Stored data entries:
▶

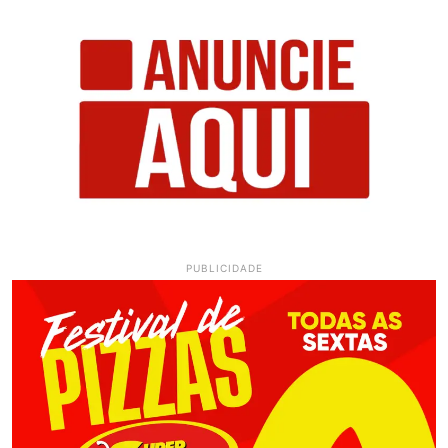
PUBLICIDADE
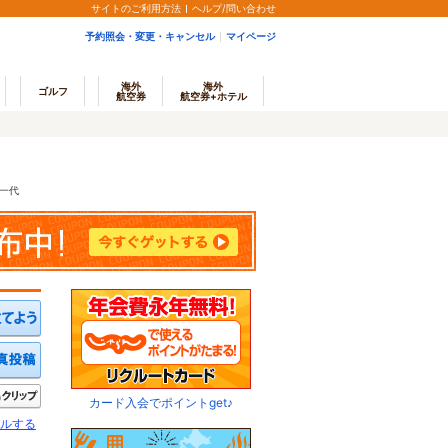
サイトのご利用方法
ヘルプ/問い合わせ
予約照会・変更・キャンセル
マイページ
海外
海外
ゴルフ
航空券
航空券+ホテル
カ一代
ミを投稿する
写真を投稿する
きたい
クリップ
カード入会でポイントget♪
ルする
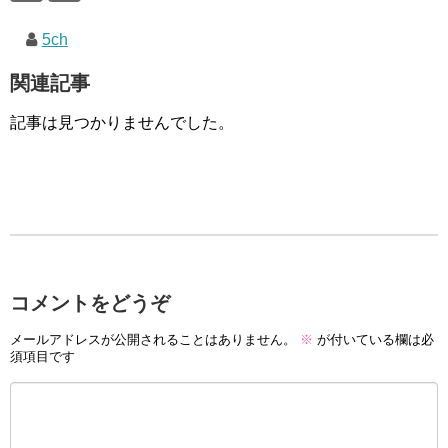
5ch
関連記事
記事は見つかりませんでした。
コメントをどうぞ
メールアドレスが公開されることはありません。
※
が付いている欄は必
須項目です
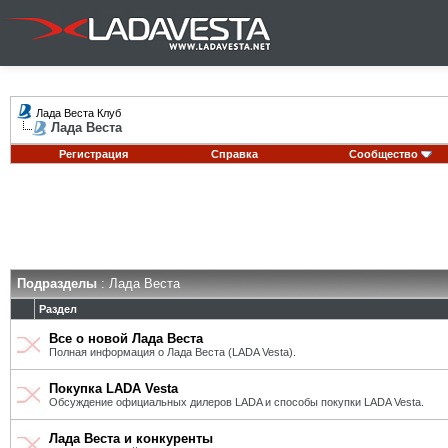
Лада Веста Клуб
Лада Веста
Регистрация
Справка
Сообщество
Подразделы
: Лада Веста
Раздел
Все о новой Лада Веста
Полная информация о Лада Веста (LADA Vesta).
Покупка LADA Vesta
Обсуждение официальных дилеров LADA и способы покупки LADA Vesta.
Лада Веста и конкуренты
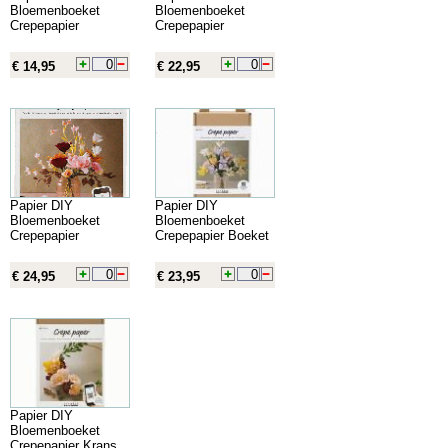
Bloemenboeket
Bloemenboeket
Crepepapier
Crepepapier
€ 14,95
€ 22,95
Papier DIY
Papier DIY
Bloemenboeket
Bloemenboeket
Crepepapier
Crepepapier Boeket
€ 24,95
€ 23,95
Papier DIY
Bloemenboeket
Crepepapier Krans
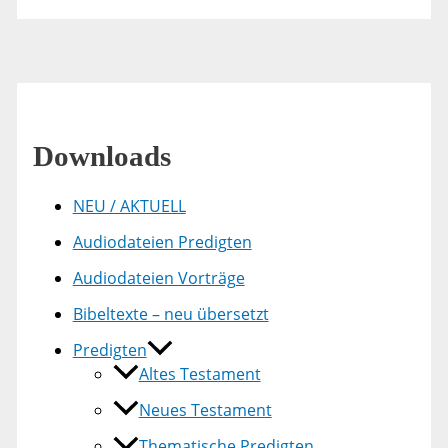
Downloads
NEU / AKTUELL
Audiodateien Predigten
Audiodateien Vorträge
Bibeltexte – neu übersetzt
Predigten
Altes Testament
Neues Testament
Thematische Predigten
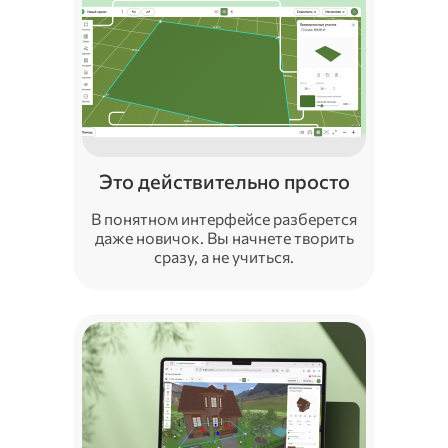
Это действительно просто
В понятном интерфейсе разберется
даже новичок. Вы начнете творить
сразу, а не учиться.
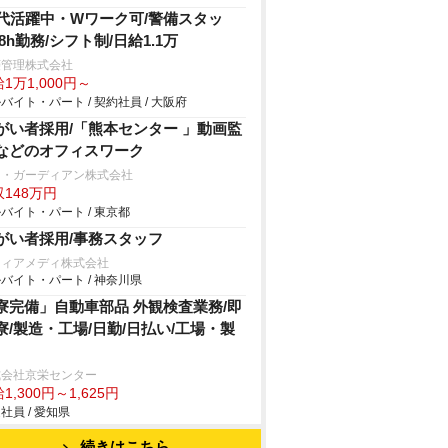
0代活躍中・Wワーク可/警備スタッ
/8h勤務/シフト制/日給1.1万
菱管理株式会社
1万1,000円～
バイト・パート / 契約社員 / 大阪府
がい者採用/「熊本センター 」動画監
などのオフィスワーク
ー・ガーディアン株式会社
148万円
バイト・パート / 東京都
がい者採用/事務スタッフ
フィアメディ株式会社
バイト・パート / 神奈川県
寮完備」自動車部品 外観検査業務/即
寮/製造・工場/日勤/日払い/工場・製
式会社京栄センター
1,300円～1,625円
社員 / 愛知県
続きはこちら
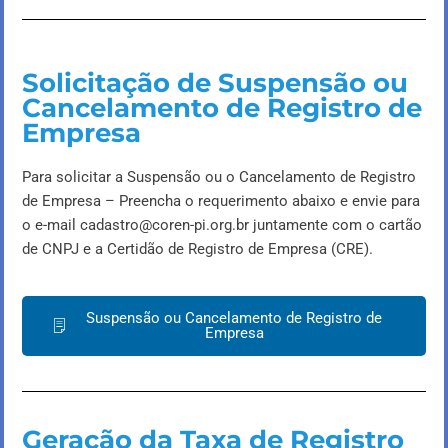
Solicitação de Suspensão ou
Cancelamento de Registro de
Empresa
Para solicitar a Suspensão ou o Cancelamento de Registro
de Empresa – Preencha o requerimento abaixo e envie para
o e-mail
cadastro@coren-pi.org.br
juntamente com o cartão
de CNPJ e a Certidão de Registro de Empresa (CRE).
Suspensão ou Cancelamento de Registro de
Empresa
Geração da Taxa de Registro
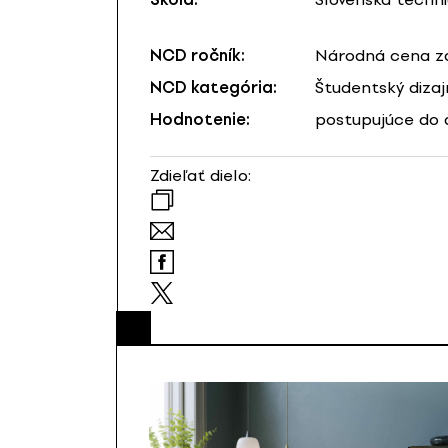
NCD ročník:
Národná cena za
NCD kategória:
Študentský dizaj
Hodnotenie:
postupujúce do 
Zdieľať dielo:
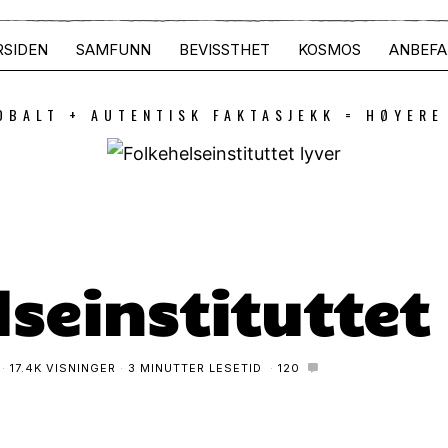
RSIDEN
SAMFUNN
BEVISSTHET
KOSMOS
ANBEFA
OBALT + AUTENTISK FAKTASJEKK = HØYERE
lseinstituttet
17.4K VISNINGER
3 MINUTTER LESETID
120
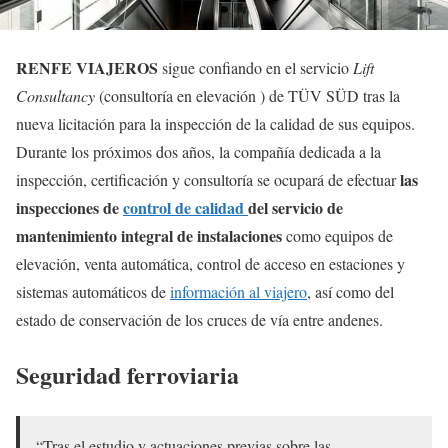
RENFE VIAJEROS
sigue confiando en el servicio
Lift
Consultancy
(consultoría en elevación ) de TÜV SÜD tras la
nueva licitación para la inspección de la calidad de sus equipos.
Durante los próximos dos años, la compañía dedicada a la
las
inspección, certificación y consultoría se ocupará de efectuar
inspecciones de
control de calidad
del servicio de
mantenimiento integral de instalaciones
como equipos de
elevación, venta automática, control de acceso en estaciones y
sistemas automáticos de
información al viajero
, así como del
estado de conservación de los cruces de vía entre andenes.
Seguridad ferroviaria
“Tras el estudio y actuaciones previas sobre las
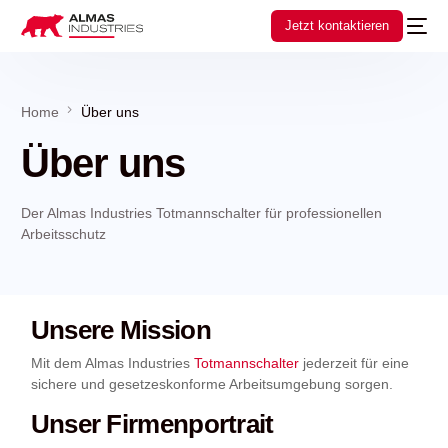
Jetzt kontaktieren
Home
Über uns
Über uns
Der Almas Industries Totmannschalter für professionellen
Arbeitsschutz
Unsere Mission
Mit dem Almas Industries
Totmannschalter
jederzeit für eine
sichere und gesetzeskonforme Arbeitsumgebung sorgen.
Unser Firmenportrait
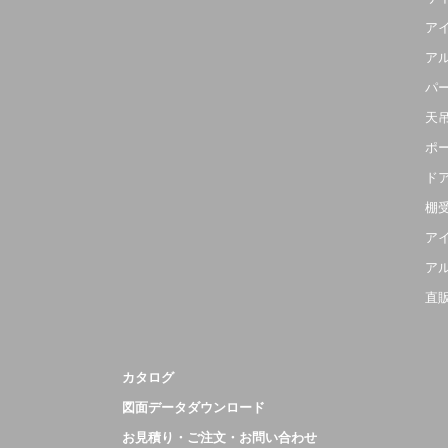
ア
ア
パ
天
ポ
ド
棚
ア
ア
直
カタログ
図面データダウンロード
お見積り・ご注文・お問い合わせ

◀

Task:
What must be output is the exact run of lines from the one holding "elevación, venta automática, control" through the end of the entries above, both ends included, minus the pictures.

Result for this exercise:
elevación, venta automática, control de acceso en estaciones y
sistemas automáticos de
información al viajero
, así como del
estado de conservación de los cruces de vía entre andenes.
Seguridad ferroviaria
“Tras el estudio y actuaciones previas sobre las
Jetzt kontaktieren
Home
Über uns
Über uns
Der Almas Industries Totmannschalter für professionellen
Arbeitsschutz
Unsere Mission
Mit dem Almas Industries
Totmannschalter
jederzeit für eine
sichere und gesetzeskonforme Arbeitsumgebung sorgen.
Unser Firmenportrait
ア
ア
パ
天
ポ
ド
棚
ア
ア
直
カタログ
図面データダウンロード
お見積り・ご注文・お問い合わせ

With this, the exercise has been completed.